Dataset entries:
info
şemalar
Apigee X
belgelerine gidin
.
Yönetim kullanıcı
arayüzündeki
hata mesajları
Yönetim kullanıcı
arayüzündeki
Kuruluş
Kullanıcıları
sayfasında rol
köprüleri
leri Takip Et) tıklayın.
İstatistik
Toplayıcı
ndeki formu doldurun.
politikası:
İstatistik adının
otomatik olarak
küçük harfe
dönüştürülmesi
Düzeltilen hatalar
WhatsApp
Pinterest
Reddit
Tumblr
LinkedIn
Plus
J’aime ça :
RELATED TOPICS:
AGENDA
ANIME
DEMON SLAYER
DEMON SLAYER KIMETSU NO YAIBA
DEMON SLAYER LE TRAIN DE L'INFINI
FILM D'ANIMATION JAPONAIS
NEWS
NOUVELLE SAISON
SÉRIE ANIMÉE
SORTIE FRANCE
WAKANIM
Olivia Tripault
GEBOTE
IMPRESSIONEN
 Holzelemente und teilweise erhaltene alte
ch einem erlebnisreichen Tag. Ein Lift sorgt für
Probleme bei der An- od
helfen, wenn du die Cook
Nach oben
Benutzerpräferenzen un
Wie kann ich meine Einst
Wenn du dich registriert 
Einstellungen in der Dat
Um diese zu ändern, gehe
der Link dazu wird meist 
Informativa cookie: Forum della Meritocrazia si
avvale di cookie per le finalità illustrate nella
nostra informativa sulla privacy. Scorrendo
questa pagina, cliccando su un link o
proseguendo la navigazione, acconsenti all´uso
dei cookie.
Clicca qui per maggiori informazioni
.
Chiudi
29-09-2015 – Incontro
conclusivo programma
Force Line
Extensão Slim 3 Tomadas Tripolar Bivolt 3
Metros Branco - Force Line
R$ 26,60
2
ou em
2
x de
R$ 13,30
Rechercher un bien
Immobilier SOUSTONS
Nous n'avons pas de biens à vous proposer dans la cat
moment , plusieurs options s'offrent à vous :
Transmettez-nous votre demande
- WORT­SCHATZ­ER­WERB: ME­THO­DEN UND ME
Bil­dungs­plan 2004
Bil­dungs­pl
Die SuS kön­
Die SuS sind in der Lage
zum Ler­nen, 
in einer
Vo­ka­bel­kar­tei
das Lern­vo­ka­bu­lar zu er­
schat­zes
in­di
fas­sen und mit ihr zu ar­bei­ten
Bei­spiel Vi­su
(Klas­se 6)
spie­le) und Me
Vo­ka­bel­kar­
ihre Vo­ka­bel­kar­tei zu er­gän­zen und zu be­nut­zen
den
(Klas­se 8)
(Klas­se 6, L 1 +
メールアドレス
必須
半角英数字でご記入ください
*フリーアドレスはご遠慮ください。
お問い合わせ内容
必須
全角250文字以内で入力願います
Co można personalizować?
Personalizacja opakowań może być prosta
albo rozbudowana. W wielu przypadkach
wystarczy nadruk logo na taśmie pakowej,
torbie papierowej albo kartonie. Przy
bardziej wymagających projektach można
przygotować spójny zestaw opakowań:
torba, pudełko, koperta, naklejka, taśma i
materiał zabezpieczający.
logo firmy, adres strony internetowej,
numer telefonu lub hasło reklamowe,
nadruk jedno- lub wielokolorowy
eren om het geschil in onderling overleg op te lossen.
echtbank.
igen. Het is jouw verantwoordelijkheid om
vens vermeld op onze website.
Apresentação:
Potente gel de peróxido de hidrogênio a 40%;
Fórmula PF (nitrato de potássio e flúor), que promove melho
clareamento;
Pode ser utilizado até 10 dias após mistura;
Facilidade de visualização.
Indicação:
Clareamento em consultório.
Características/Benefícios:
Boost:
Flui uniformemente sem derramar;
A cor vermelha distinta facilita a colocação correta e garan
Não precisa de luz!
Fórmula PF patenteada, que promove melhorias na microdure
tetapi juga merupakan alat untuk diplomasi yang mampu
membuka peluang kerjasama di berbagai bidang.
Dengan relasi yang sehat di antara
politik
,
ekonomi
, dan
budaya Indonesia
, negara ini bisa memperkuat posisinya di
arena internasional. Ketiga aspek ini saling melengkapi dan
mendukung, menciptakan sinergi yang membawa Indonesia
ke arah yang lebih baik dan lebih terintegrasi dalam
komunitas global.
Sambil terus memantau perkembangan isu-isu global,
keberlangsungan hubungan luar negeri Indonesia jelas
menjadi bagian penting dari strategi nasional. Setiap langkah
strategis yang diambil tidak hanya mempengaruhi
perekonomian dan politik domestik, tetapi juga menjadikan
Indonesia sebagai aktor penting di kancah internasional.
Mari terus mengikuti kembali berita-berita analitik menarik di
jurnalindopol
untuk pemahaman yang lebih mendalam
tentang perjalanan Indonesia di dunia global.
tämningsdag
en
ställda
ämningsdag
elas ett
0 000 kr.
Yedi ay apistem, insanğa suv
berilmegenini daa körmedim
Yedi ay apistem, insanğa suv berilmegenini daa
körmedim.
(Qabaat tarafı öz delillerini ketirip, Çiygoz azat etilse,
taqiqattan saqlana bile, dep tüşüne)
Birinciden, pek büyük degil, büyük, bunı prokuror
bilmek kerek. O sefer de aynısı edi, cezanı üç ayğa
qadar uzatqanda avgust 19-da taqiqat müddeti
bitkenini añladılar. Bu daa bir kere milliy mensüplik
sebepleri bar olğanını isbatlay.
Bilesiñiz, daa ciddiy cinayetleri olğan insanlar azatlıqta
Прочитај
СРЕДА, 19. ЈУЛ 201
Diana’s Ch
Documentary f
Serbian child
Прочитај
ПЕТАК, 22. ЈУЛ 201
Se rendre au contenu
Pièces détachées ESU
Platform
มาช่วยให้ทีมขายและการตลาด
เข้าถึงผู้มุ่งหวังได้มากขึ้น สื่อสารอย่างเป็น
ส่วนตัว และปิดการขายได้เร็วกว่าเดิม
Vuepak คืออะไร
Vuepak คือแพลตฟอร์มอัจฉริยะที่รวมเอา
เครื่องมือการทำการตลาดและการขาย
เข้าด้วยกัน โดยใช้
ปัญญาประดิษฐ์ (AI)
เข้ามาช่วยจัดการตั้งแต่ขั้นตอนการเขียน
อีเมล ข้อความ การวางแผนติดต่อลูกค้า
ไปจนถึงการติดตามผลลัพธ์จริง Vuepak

--- PROMPT ---
Could you retype exactly the lines from the first one of the records through the line containing "questa pagina, cliccando su un link o", both included, and nothing more?

--- RESPONSE TO THIS TASK ---
info
şemalar
Apigee X
belgelerine gidin
.
Yönetim kullanıcı
arayüzündeki
hata mesajları
Yönetim kullanıcı
arayüzündeki
Kuruluş
Kullanıcıları
sayfasında rol
köprüleri
leri Takip Et) tıklayın.
İstatistik
Toplayıcı
ndeki formu doldurun.
politikası:
İstatistik adının
otomatik olarak
küçük harfe
dönüştürülmesi
Düzeltilen hatalar
WhatsApp
Pinterest
Reddit
Tumblr
LinkedIn
Plus
J’aime ça :
RELATED TOPICS:
AGENDA
ANIME
DEMON SLAYER
DEMON SLAYER KIMETSU NO YAIBA
DEMON SLAYER LE TRAIN DE L'INFINI
FILM D'ANIMATION JAPONAIS
NEWS
NOUVELLE SAISON
SÉRIE ANIMÉE
SORTIE FRANCE
WAKANIM
Olivia Tripault
GEBOTE
IMPRESSIONEN
 Holzelemente und teilweise erhaltene alte
ch einem erlebnisreichen Tag. Ein Lift sorgt für
Probleme bei der An- od
helfen, wenn du die Cook
Nach oben
Benutzerpräferenzen un
Wie kann ich meine Einst
Wenn du dich registriert 
Einstellungen in der Dat
Um diese zu ändern, gehe
der Link dazu wird meist 
Informativa cookie: Forum della Meritocrazia si
avvale di cookie per le finalità illustrate nella
nostra informativa sulla privacy. Scorrendo
questa pagina, cliccando su un link o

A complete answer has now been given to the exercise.